• Work task: Below are the entries; determine how many of their lines contain the string "misslyckande" and give that figure alone.

• Extracted records:
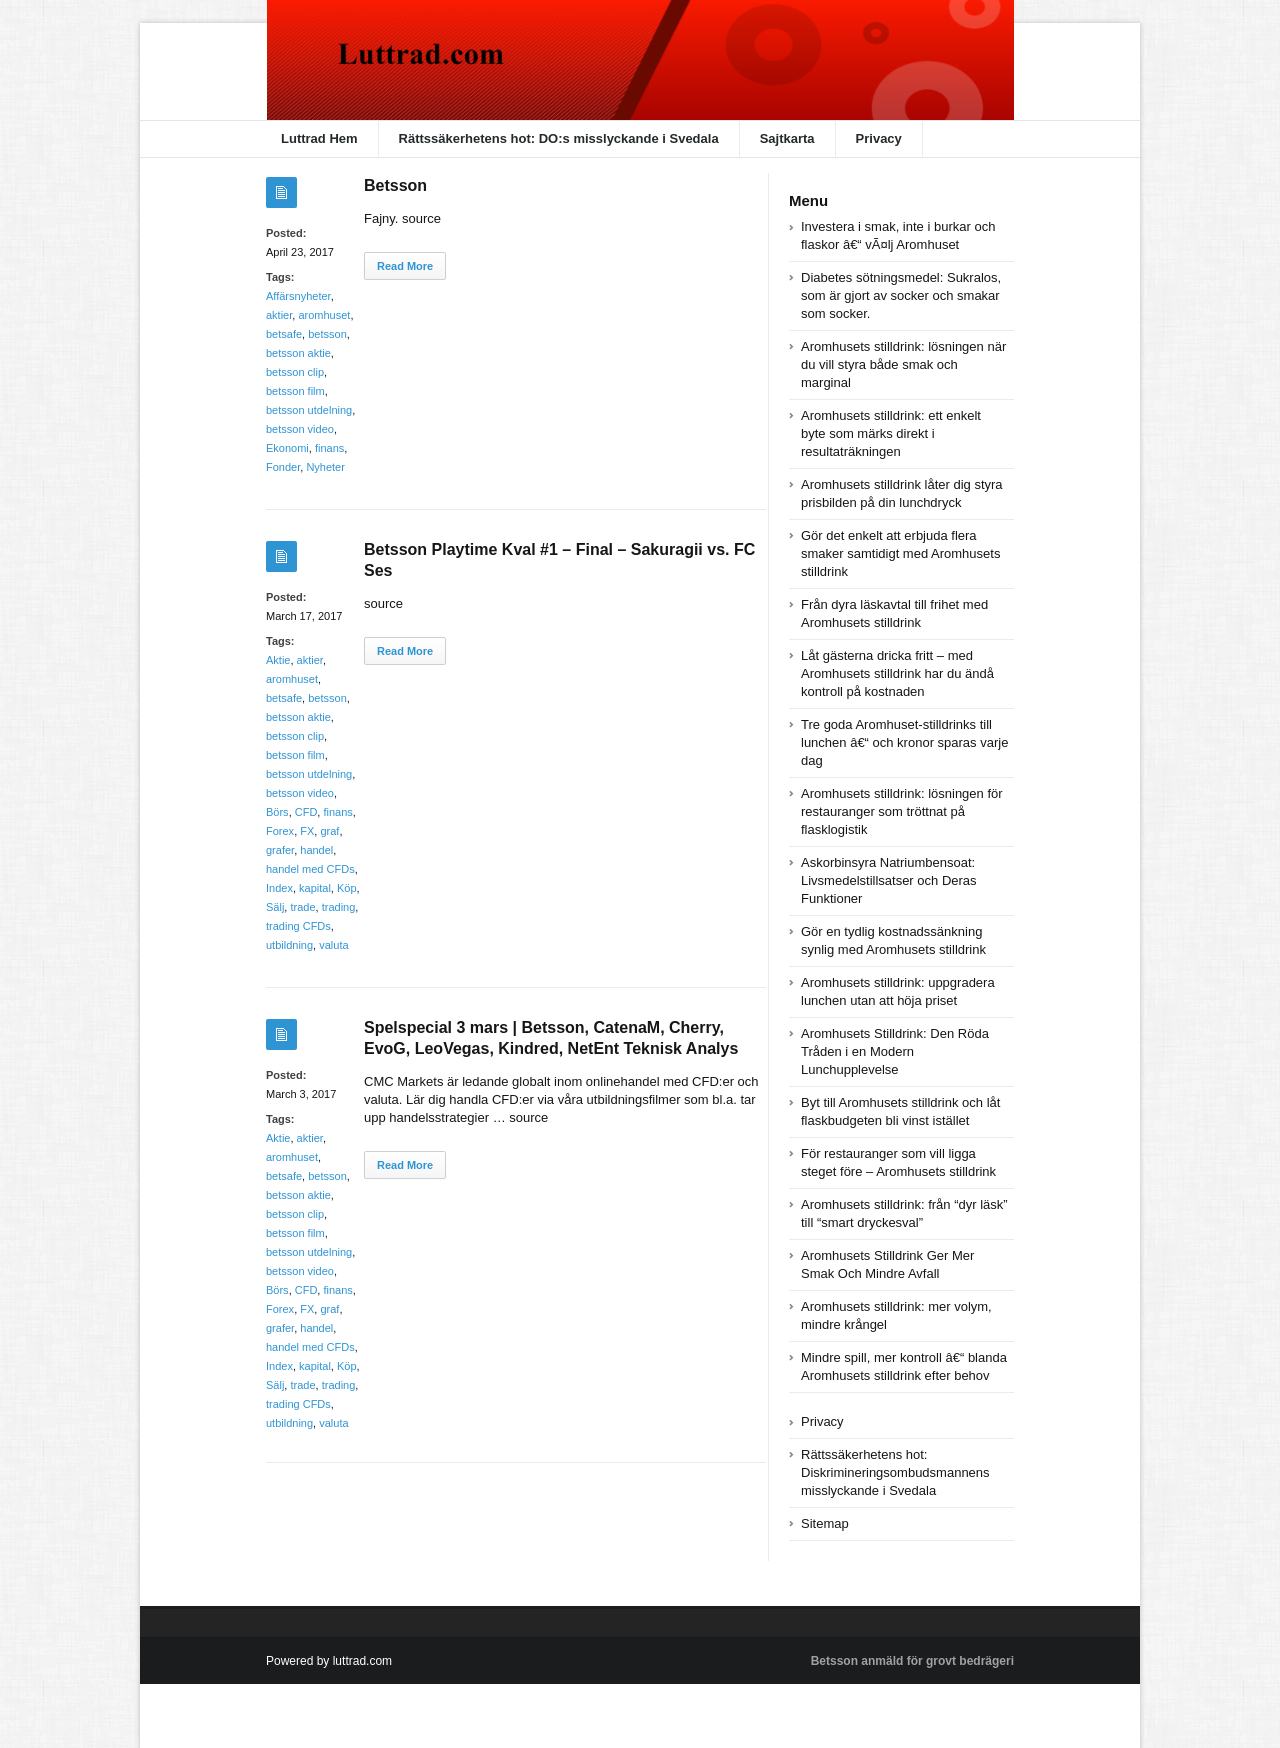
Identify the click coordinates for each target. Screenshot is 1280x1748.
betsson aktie (298, 353)
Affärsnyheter (298, 296)
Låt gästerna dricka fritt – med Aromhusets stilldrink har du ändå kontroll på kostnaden (897, 673)
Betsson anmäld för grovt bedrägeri (912, 1661)
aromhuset (324, 315)
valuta (333, 945)
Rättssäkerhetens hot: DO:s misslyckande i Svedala (559, 138)
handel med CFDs (310, 869)
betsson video (300, 429)
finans (329, 448)
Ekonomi (287, 448)
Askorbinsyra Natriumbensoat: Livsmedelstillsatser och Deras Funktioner (889, 880)
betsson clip (295, 372)
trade (302, 907)
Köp (347, 888)
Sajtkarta (787, 138)
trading (339, 907)
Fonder (283, 467)
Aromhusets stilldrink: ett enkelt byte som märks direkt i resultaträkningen (891, 433)
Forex (280, 831)
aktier (279, 315)
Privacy (879, 138)
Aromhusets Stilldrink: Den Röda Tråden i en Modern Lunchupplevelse (895, 1051)
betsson (327, 334)
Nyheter (325, 467)
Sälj (275, 907)
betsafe (284, 334)
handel (316, 850)
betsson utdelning (309, 410)
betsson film (295, 391)
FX (307, 831)
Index (279, 888)
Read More (405, 266)
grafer (280, 850)
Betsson (395, 185)
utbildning (289, 945)
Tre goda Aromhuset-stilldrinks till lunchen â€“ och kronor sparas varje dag (904, 742)
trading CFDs (298, 926)
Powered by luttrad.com (329, 1661)
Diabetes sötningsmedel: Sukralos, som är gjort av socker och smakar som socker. (901, 295)
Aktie (278, 660)
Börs (277, 812)
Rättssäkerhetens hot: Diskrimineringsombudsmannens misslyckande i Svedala (895, 1472)
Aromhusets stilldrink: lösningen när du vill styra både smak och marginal (903, 364)
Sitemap (825, 1523)
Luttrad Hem (319, 138)
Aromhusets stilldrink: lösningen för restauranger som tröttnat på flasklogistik (902, 811)
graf (329, 831)
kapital (315, 888)
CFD (306, 812)
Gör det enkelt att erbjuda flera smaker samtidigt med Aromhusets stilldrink (900, 553)
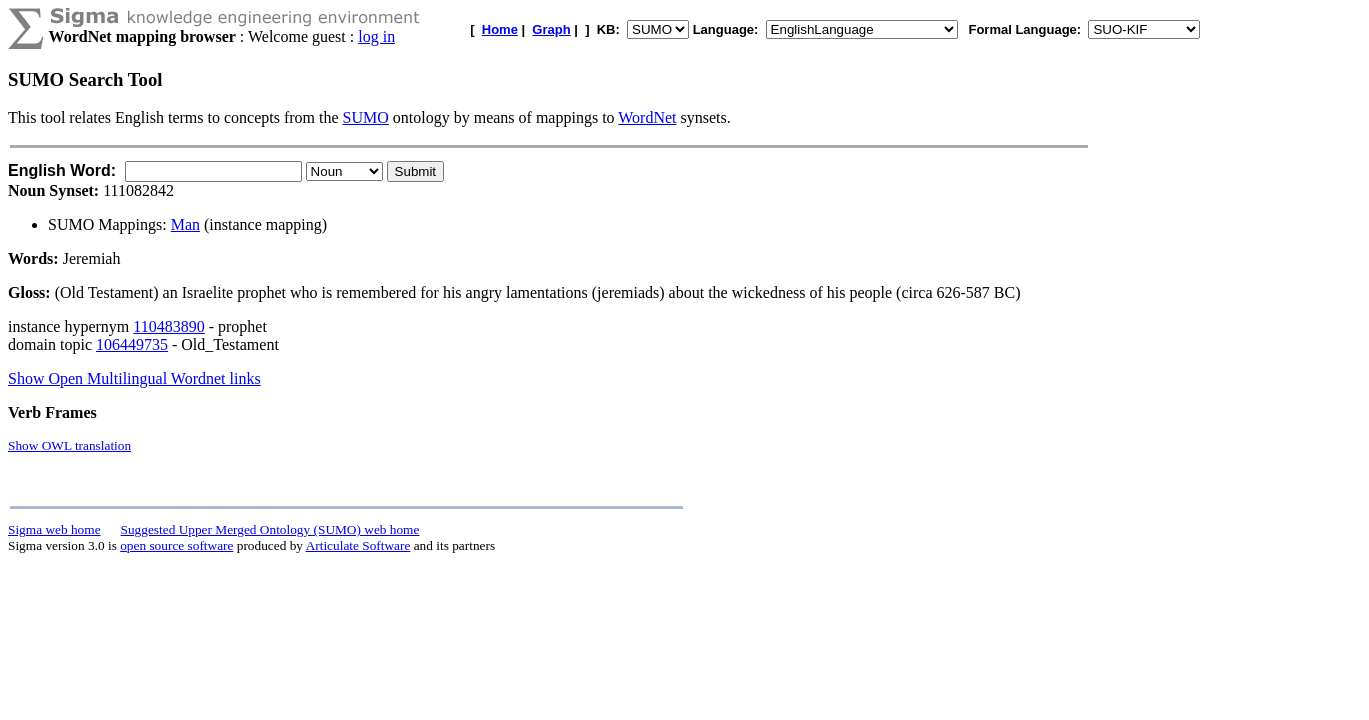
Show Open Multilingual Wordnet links (134, 378)
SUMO (366, 117)
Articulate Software (358, 545)
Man (185, 224)
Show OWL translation (69, 445)
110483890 (168, 326)
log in (376, 36)
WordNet (647, 117)
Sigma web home (54, 529)
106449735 (132, 344)
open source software (176, 545)
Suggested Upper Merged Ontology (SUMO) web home (270, 529)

• Written response: 2